# EXERCISE PROMPT
Could you print each line of the material below exactly?

# DATASET CONTENT

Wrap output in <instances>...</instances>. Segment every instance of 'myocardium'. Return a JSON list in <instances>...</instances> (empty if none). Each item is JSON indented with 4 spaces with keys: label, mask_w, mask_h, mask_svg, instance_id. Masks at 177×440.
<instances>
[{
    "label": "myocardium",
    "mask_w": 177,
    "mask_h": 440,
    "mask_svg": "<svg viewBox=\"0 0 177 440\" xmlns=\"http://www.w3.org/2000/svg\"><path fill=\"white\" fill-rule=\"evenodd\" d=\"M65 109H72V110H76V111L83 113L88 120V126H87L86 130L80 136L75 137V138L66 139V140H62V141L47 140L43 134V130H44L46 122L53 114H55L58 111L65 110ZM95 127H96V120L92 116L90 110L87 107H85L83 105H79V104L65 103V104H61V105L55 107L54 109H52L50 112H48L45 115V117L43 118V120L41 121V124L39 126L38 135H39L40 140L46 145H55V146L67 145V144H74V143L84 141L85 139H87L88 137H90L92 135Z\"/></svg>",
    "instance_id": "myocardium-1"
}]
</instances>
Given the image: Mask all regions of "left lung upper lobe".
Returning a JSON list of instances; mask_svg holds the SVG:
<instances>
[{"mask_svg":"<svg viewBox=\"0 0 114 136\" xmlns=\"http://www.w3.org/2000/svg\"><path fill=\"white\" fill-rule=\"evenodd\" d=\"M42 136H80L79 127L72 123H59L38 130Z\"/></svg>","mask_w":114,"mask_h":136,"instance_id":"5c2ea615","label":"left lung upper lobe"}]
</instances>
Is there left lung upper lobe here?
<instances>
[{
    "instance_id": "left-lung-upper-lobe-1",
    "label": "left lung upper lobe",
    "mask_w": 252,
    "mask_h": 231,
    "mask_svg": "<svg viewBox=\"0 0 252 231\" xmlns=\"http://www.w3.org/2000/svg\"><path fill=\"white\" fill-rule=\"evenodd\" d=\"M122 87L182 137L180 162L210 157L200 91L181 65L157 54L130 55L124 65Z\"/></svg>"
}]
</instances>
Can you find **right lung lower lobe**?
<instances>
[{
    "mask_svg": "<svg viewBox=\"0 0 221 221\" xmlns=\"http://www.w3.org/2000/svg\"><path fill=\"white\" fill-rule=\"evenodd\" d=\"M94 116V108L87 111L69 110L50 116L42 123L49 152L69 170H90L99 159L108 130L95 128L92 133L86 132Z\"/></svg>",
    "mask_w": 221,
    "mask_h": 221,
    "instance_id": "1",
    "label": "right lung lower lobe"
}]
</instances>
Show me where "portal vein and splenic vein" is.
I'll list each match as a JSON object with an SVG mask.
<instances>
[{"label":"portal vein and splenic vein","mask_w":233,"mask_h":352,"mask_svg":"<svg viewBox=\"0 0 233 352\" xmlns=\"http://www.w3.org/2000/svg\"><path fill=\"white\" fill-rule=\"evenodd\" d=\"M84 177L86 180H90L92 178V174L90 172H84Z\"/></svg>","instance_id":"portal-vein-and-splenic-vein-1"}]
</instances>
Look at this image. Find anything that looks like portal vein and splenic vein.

# SOLUTION FOR THIS PROBLEM
Wrap output in <instances>...</instances>. Segment every instance of 'myocardium'. Return a JSON list in <instances>...</instances> (empty if none). Each item is JSON indented with 4 spaces with keys: label, mask_w, mask_h, mask_svg, instance_id. Masks at 177×440.
<instances>
[{
    "label": "myocardium",
    "mask_w": 177,
    "mask_h": 440,
    "mask_svg": "<svg viewBox=\"0 0 177 440\" xmlns=\"http://www.w3.org/2000/svg\"><path fill=\"white\" fill-rule=\"evenodd\" d=\"M65 109H72V110H76V111L83 113L88 120V126H87L86 130L80 136L75 137V138L66 139V140H62V141L47 140L43 134V130H44L46 122L53 114H55L58 111L65 110ZM95 127H96V120L92 116L90 110L87 107H85L83 105H79V104L65 103V104H61V105L55 107L54 109H52L50 112H48L45 115V117L43 118V120L41 121V124L39 126L38 135H39L40 140L46 145H55V146L67 145V144H74V143L84 141L85 139H87L88 137H90L92 135Z\"/></svg>",
    "instance_id": "myocardium-1"
}]
</instances>
Given the image: Mask all regions of "left lung upper lobe".
Returning a JSON list of instances; mask_svg holds the SVG:
<instances>
[{"mask_svg":"<svg viewBox=\"0 0 114 136\" xmlns=\"http://www.w3.org/2000/svg\"><path fill=\"white\" fill-rule=\"evenodd\" d=\"M42 136H80L79 127L72 123H59L38 130Z\"/></svg>","mask_w":114,"mask_h":136,"instance_id":"5c2ea615","label":"left lung upper lobe"}]
</instances>
Is there left lung upper lobe here?
<instances>
[{
    "instance_id": "left-lung-upper-lobe-1",
    "label": "left lung upper lobe",
    "mask_w": 252,
    "mask_h": 231,
    "mask_svg": "<svg viewBox=\"0 0 252 231\" xmlns=\"http://www.w3.org/2000/svg\"><path fill=\"white\" fill-rule=\"evenodd\" d=\"M122 87L182 137L180 162L210 157L200 91L181 65L157 54L130 55L124 65Z\"/></svg>"
}]
</instances>
Can you find **right lung lower lobe**?
<instances>
[{
    "mask_svg": "<svg viewBox=\"0 0 221 221\" xmlns=\"http://www.w3.org/2000/svg\"><path fill=\"white\" fill-rule=\"evenodd\" d=\"M94 116V108L87 111L69 110L50 116L42 123L49 152L69 170H90L99 159L108 130L95 128L92 133L86 132Z\"/></svg>",
    "mask_w": 221,
    "mask_h": 221,
    "instance_id": "1",
    "label": "right lung lower lobe"
}]
</instances>
Show me where "portal vein and splenic vein" is.
I'll list each match as a JSON object with an SVG mask.
<instances>
[{"label":"portal vein and splenic vein","mask_w":233,"mask_h":352,"mask_svg":"<svg viewBox=\"0 0 233 352\" xmlns=\"http://www.w3.org/2000/svg\"><path fill=\"white\" fill-rule=\"evenodd\" d=\"M84 177L86 180H90L92 178V174L90 172H84Z\"/></svg>","instance_id":"portal-vein-and-splenic-vein-1"}]
</instances>
Look at this image. Find anything that looks like portal vein and splenic vein.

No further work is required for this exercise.